# Required action
Search each line below for the word "Hybrid" and list those that contain it.

_ _ _ _ _ _ _

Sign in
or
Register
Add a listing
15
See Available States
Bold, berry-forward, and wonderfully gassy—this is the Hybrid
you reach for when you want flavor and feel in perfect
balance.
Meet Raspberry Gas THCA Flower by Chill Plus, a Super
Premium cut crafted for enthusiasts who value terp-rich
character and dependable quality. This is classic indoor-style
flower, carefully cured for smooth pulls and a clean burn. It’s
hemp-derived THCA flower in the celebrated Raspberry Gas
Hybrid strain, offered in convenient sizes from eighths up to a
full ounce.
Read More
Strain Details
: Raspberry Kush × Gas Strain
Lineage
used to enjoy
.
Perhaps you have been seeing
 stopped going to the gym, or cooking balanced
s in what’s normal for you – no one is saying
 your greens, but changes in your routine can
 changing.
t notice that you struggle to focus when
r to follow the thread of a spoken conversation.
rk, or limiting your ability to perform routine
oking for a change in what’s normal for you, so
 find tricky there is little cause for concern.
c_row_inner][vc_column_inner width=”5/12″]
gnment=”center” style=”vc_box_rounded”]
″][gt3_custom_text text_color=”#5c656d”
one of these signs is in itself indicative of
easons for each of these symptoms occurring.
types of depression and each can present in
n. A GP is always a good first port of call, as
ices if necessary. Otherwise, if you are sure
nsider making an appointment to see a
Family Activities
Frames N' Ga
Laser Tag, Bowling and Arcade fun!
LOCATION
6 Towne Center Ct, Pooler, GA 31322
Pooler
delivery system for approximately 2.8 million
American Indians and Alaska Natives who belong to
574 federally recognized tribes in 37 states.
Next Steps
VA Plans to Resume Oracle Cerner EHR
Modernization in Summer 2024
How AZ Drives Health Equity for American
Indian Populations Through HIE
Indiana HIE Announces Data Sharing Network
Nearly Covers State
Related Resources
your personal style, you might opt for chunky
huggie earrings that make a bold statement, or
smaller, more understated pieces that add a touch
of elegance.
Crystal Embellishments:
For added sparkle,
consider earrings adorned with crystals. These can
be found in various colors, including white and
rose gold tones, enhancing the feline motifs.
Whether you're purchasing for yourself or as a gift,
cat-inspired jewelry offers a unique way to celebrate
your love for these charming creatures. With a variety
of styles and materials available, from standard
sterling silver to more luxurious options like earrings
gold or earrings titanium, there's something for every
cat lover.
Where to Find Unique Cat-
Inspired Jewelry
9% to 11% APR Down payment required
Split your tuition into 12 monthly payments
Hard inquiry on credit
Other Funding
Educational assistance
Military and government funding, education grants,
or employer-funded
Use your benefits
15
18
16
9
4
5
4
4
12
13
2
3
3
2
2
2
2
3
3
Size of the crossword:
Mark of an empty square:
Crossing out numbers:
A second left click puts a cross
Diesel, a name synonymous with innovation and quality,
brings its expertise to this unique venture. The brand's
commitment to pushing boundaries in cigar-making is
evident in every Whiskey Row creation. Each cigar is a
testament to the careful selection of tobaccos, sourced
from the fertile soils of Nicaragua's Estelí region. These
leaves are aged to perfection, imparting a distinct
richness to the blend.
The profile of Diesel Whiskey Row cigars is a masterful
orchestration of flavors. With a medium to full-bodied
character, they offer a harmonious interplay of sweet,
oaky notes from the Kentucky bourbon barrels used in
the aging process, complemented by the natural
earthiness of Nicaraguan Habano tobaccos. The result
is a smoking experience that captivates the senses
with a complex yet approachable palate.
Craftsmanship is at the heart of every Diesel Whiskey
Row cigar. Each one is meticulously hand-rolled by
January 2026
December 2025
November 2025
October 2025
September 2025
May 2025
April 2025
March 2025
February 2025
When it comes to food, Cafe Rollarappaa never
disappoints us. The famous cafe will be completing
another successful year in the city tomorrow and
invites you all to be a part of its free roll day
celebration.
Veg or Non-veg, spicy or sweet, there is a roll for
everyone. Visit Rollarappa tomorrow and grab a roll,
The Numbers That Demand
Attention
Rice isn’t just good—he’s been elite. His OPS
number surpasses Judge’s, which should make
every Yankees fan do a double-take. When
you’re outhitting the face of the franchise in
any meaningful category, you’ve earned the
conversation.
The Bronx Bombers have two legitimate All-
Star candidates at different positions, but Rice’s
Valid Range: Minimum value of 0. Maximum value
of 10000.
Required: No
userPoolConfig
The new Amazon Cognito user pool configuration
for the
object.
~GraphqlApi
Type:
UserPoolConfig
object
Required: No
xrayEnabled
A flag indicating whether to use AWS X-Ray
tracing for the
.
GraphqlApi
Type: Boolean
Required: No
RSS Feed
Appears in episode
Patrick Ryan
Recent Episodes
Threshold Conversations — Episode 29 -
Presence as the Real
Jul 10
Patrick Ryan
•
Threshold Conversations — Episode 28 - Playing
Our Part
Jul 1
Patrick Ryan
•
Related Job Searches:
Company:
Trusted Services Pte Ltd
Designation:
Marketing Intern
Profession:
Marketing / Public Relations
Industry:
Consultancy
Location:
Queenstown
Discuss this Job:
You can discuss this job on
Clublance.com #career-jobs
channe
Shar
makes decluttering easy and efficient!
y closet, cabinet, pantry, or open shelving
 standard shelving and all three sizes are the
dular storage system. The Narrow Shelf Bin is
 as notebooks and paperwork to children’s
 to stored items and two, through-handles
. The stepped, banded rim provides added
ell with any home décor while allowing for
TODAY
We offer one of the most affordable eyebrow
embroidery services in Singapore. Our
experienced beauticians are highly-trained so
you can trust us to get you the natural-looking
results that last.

_ _ _ _ _ _ _

# Response to this task
Bold, berry-forward, and wonderfully gassy—this is the Hybrid
Hybrid strain, offered in convenient sizes from eighths up to a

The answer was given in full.